I was also able to get top-quality people – very dynamic people from the private sector who mostly weren’t involved in politics. We were able to work as a team with a clear vision. We also had dedicated project managers. For example, the library project had a manager who was hundred percent focused on the library project. The bus system had a manager who was focused 24 hours a day on the BRT project. We didn’t put the Secretary of Transport in charge because the Secretary of Transport had too many other worries. In this way, we were able to do an amazing amount of things.
What do you think are the biggest challenges facing Bogotá today?

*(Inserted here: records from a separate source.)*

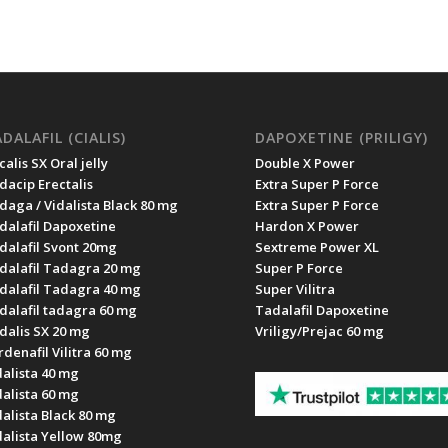
DALAFIL (CIALIS)
DAPOXETINE (PRILIGY)
alis SX Oral jelly
Double X Power
dacip Erectalis
Extra Super P Force
daga / Vidalista Black 80 mg
Extra Super P Force
dalafil Dapoxetine
Hardon X Power
dalafil Svont 20mg
Sextreme Power XL
dalafil Tadagra 20 mg
Super P Force
dalafil Tadagra 40 mg
Super Vilitra
dalafil tadagra 60 mg
Tadalafil Dapoxetine
dalis SX 20 mg
Vriligy/Prejac 60 mg
rdenafil Vilitra 60 mg
dalista 40 mg
dalista 60 mg
dalista Black 80 mg
dalista Yellow 80mg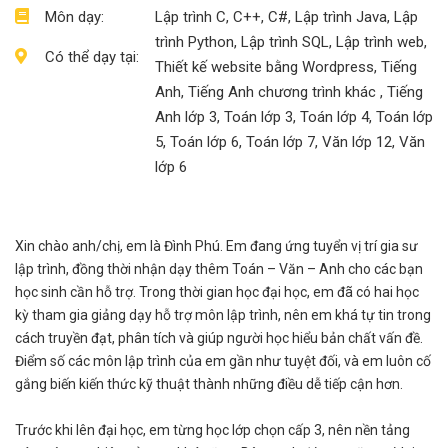
Môn dạy:
Lập trình C, C++, C#, Lập trình Java, Lập
trình Python, Lập trình SQL, Lập trình web,
Có thể dạy tại:
Thiết kế website bằng Wordpress, Tiếng
Anh, Tiếng Anh chương trình khác , Tiếng
Anh lớp 3, Toán lớp 3, Toán lớp 4, Toán lớp
5, Toán lớp 6, Toán lớp 7, Văn lớp 12, Văn
lớp 6
Xin chào anh/chị, em là Đình Phú. Em đang ứng tuyển vị trí gia sư
lập trình, đồng thời nhận dạy thêm Toán – Văn – Anh cho các bạn
học sinh cần hỗ trợ. Trong thời gian học đại học, em đã có hai học
kỳ tham gia giảng dạy hỗ trợ môn lập trình, nên em khá tự tin trong
cách truyền đạt, phân tích và giúp người học hiểu bản chất vấn đề.
Điểm số các môn lập trình của em gần như tuyệt đối, và em luôn cố
gắng biến kiến thức kỹ thuật thành những điều dễ tiếp cận hơn.
Trước khi lên đại học, em từng học lớp chọn cấp 3, nên nền tảng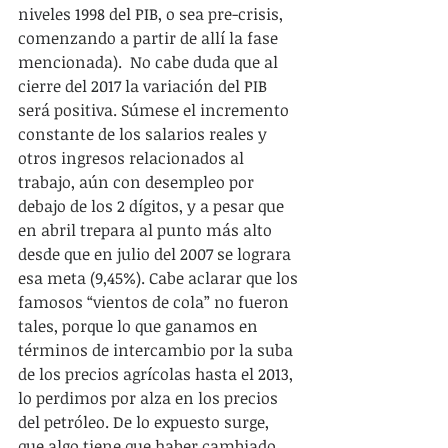
niveles 1998 del PIB, o sea pre-crisis, 
comenzando a partir de allí la fase 
mencionada).  No cabe duda que al 
cierre del 2017 la variación del PIB 
será positiva. Súmese el incremento 
constante de los salarios reales y 
otros ingresos relacionados al 
trabajo, aún con desempleo por 
debajo de los 2 dígitos, y a pesar que 
en abril trepara al punto más alto 
desde que en julio del 2007 se lograra 
esa meta (9,45%). Cabe aclarar que los 
famosos “vientos de cola” no fueron 
tales, porque lo que ganamos en 
términos de intercambio por la suba 
de los precios agrícolas hasta el 2013, 
lo perdimos por alza en los precios 
del petróleo. De lo expuesto surge, 
que algo tiene que haber cambiado 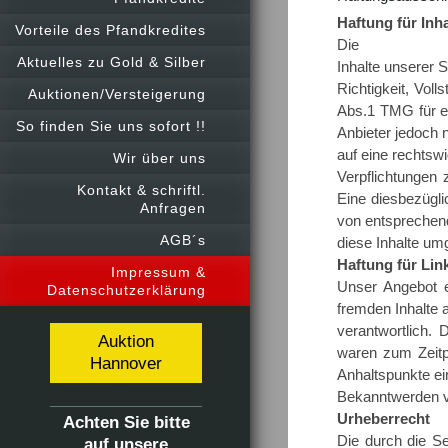
Haftung für Inha
Vorteile des Pfandkredites
Die
Aktuelles zu Gold & Silber
Inhalte unserer S
Richtigkeit, Vol
Auktionen/Versteigerung
Abs.1 TMG für ei
So finden Sie uns sofort !!
Anbieter jedoch 
auf eine rechtswi
Wir über uns
Verpflichtungen
Kontakt & schriftl.
Eine diesbezügli
Anfragen
von entsprechen
AGB´s
diese Inhalte um
Haftung für Lin
Impressum &
Unser Angebot e
Datenschutzerklärung
fremden Inhalte a
verantwortlich. 
Auktion
waren zum Zeitpu
Hannover
Anhaltspunkte ei
Bekanntwerden v
Urheberrecht
Achten Sie bitte
Die durch die Se
auf unsere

Bogotá is still doing many things wrong. We need good management. We have had so many bad mayors recently. They increased the size of the bureaucracy and made the institutions less efficient. They’ve also focused on giving out subsidies instead of spending money on public works. But, in general, the growth of the city needs to be better planned. The national government should buy land in the right areas around the city and urbanize it well with large parks and good planning.
That relates to one of the main themes of the conference – that we have a chance to shape the future of cities through design because of how much and how fast they will grow in size over the next few decades. What kind of planning would you like to see in Bogotá? What should be the future?
Well, the most important thing for Bogotá, or cities in India, is that they grow in the right place – not where some developer decides, but in the optimum place to minimize factors such as travel times. Second, cities should be designed in a totally different way. For example, every other street – or at least every three or four streets – should be a greenway only for pedestrians and bicycles so that hundreds of kilometres of greenway criss-cross that city, like bicycle highway. Some roads should also only be for buses. I think you also need protected bikeways in every street, very large sidewalks and no parking in the streets.
Where will the cars go?
You know, the fact that you buy a car does not give the government any obligation to give you parking the same way that buying a refrigerator doesn’t give the government any obligation to give you an apartment. This is very important. Parking is not a constitutional right. I think the biggest problem in Indian cities and many backward cities in developing countries, including Colombia, is poor quality footpaths. Ideally, footpaths should continue at grade across intersections so it’s cars that have to come up and down, so that it’s very clear that it’s cars that are going through people’s space and not the opposite.
Those kinds of changes could flip how people experience roadways. In closing, what kinds of things do you think other countries should learn from Colombia’s experience?
India has so much to learn from Latin America’s recent urbanization experience. They should learn what to do, but, mostly, they should learn what not to do. The main thing that they should do is buy land around cities so that the cities grow with large parks in the right places. They should have very different urban design with much more space for pedestrians, not for cars. See, you smile when I tell you that there should be no cars parked in the streets, but it’s very normal in Indian cities for people to have no place to walk. And nobody cares. Nothing is done about it. It’s a very bad problem.